Social selling—the process of leveraging social media to form deeper relationships and generate sales—is in a state of rapid growth. However, research from CSO Insights suggests that world-class organizations are two years ahead of the pack when it comes to implementing social selling strategies and achieving success.
Another thing that sets top performers apart from their competitors is alignment between sales and marketing departments when it comes to social selling. In this article, we take a closer look at why your sales to marketing ratio impacts your social selling results and how to strike the right balance between them.
Why is Social Selling Important?
Thanks to the growth of social media, social selling provides salespeople with a powerful sales prospecting tool, allowing them to establish communication channels with new and existing customers and develop their own personal brand. However, it also allows marketing departments to share key marketing content, or put out key marketing messages, in a way that is less overtly promotional and more helpful to its audience.

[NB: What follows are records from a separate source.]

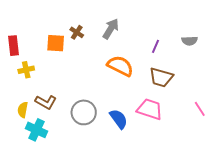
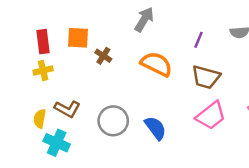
brown cross: (77, 32) -> (103, 56), moved
red rectangle: (14, 46) -> (43, 42), moved
pink trapezoid: (150, 109) -> (211, 116), moved, turned 124

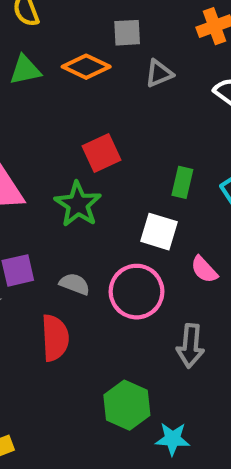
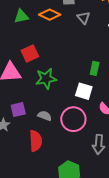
gray triangle: (159, 73) -> (84, 18), turned -48
red square: (102, 153) -> (30, 54), moved
green star: (78, 204) -> (46, 79), turned 30

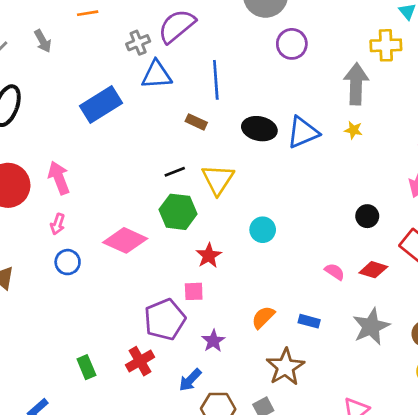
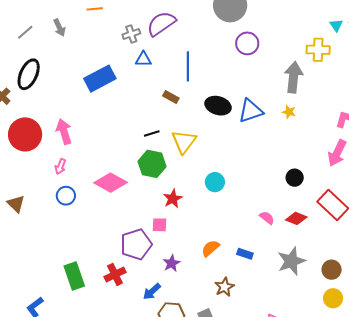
blue triangle: (157, 75) -> (143, 59), size x0.7
green rectangle: (86, 367) -> (74, 276), size x1.5
brown star: (285, 367) -> (224, 287), size x0.7

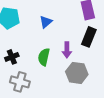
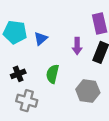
blue triangle: (46, 22) -> (41, 39), moved
purple arrow: (67, 50) -> (77, 46), moved

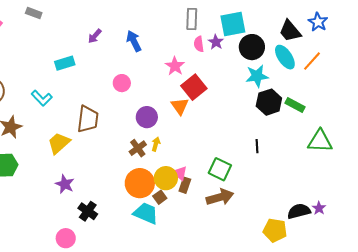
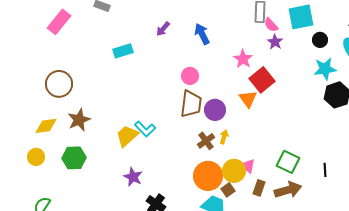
purple star: (216, 42) -> (275, 42), moved
pink semicircle: (199, 44) -> (271, 25), moved, turned -35
black circle: (252, 47) -> (320, 40), size x0.6
cyan rectangle: (65, 63) -> (123, 51), moved
cyan L-shape: (42, 98) -> (145, 129), moved
brown trapezoid: (88, 119) -> (191, 104), moved
black line: (257, 146) -> (325, 170), moved
brown rectangle: (185, 185) -> (259, 188), moved

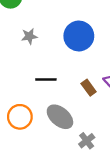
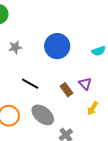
black line: (46, 79) -> (30, 84), turned 30

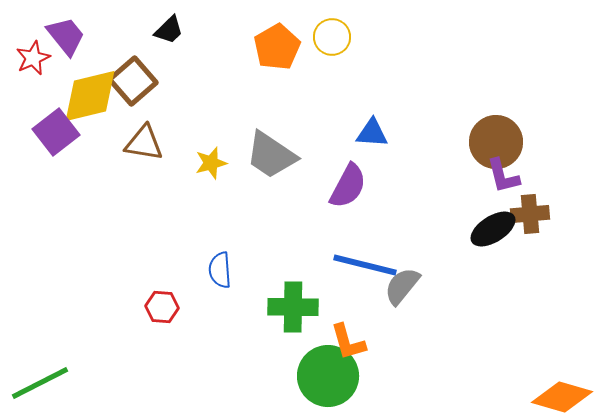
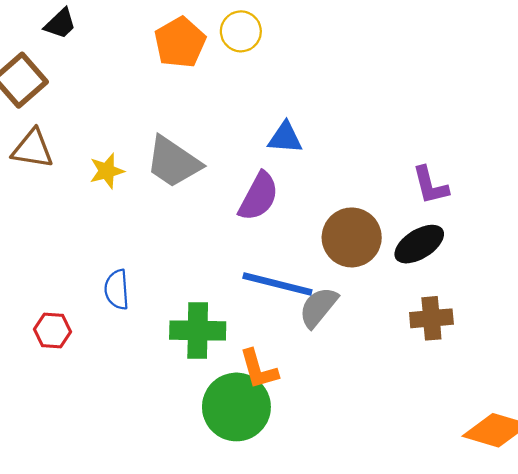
brown circle: (496, 142) -> (352, 237), moved
brown cross: (530, 214) -> (431, 318), moved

With the right social sales training, salespeople are able to reach out to existing and prospective clients on a more human level, forging relationships based on trust, sharing and usefulness. When this is combined with effective collaboration with marketing, social selling can also establish entire businesses as being more personable.
In an interview with CSO Insights, sales leader Lee Bartlett said that with social selling, "sales and marketing are more closely aligned to deliver a consistent sales-based message… They can no longer effectively operate independently."

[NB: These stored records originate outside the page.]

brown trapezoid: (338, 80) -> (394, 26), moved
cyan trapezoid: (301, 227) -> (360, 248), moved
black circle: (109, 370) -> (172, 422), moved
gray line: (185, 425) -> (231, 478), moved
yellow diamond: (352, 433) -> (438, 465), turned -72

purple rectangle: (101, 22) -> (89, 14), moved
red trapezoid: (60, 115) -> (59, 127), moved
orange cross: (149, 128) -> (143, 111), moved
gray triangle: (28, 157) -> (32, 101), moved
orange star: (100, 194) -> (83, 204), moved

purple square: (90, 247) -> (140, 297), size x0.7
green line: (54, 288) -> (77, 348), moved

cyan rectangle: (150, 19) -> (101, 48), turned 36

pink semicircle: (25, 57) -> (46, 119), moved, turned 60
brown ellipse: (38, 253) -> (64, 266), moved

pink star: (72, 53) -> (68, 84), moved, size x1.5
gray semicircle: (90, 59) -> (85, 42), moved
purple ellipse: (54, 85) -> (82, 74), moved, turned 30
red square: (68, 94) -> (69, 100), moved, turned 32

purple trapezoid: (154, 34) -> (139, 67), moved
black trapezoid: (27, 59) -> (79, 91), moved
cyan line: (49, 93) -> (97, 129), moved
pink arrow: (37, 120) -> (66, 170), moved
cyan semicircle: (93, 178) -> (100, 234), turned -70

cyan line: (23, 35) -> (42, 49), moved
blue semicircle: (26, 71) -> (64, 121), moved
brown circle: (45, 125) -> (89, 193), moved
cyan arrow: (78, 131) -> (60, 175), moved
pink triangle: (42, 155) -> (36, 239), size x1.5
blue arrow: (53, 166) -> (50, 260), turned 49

It is, therefore, essential that marketing teams provide salespeople with appropriate educational content and messages. For this to take place, it is necessary (and certainly recommended) that social selling actually begins with marketing, to give individual salespeople a foundation to build upon.
Social Selling in Marketing Training
Unfortunately, despite Bartlett's words, many companies still view social selling purely as a sales function. Successful organizations align their social selling efforts to the customer journey, facilitate collaboration between sales and marketing, and recognize that social selling is a topic that’s relevant for both teams.
The marketing department is more adept at creating promotional content than the sales team, and tends to have a better understanding of how to position and include brand messages, SEO metadata, and calls-to-action. For this reason, it makes sense that marketing should produce a steady supply of content for social sellers to use and share.
The CSO Insights 2016 Sales Enablement Optimization Study found that among companies with no alignment between the social strategies of their marketing and sales departments, 37.2 percent of salespeople were unsure of the primary benefits of social selling, suggesting a lack of effectiveness.
Yet, where alignment does exist, this number drops to just 16.9 percent, and salespeople are more likely to see benefits in terms of sales prospecting, relationship building, and improved win rates.
"Aligning the social strategies between marketing and sales simply means to apply, as we always recommend in sales force enablement, a 'customer core' strategy," says Tamara Schenk, Research Director at CSO Insights, the research division of Miller Heiman Group. "Then marketing and sales can align their social strategies along [the] customer's journey to create a comprehensive, focused foundation for successful social selling."
Balancing Sales vs. Marketing
This clear need for alignment between sales and marketing means that in order to implement a successful social selling policy, the ratio between sales and marketing involvement matters. Indeed, organizations need something akin to parity when it comes to the number of staff from each department and the time they put in.
Without the right ratio, salespeople are left with a lack of useful content to share, which severely restricts their social selling abilities. One possible consequence is that salespeople end up spending time on content creation, rather than sales activities. This also runs the risk of salespeople focusing too much on developing their own personal brand instead of building brand awareness for the organization itself.
"A lopsided organization with, say, 10 salespeople and one marketing representative is not a winning formula," said Barbara Schwenk, in an article on LinkedIn Pulse. "Those salespeople have no air cover, no quality content, and nothing to bolster their efforts with legitimacy."
It is, therefore, sensible to invest in marketing first, so that social selling can be aligned to an established strategy and so that salespeople have no shortage of content and sales-based messages to deliver.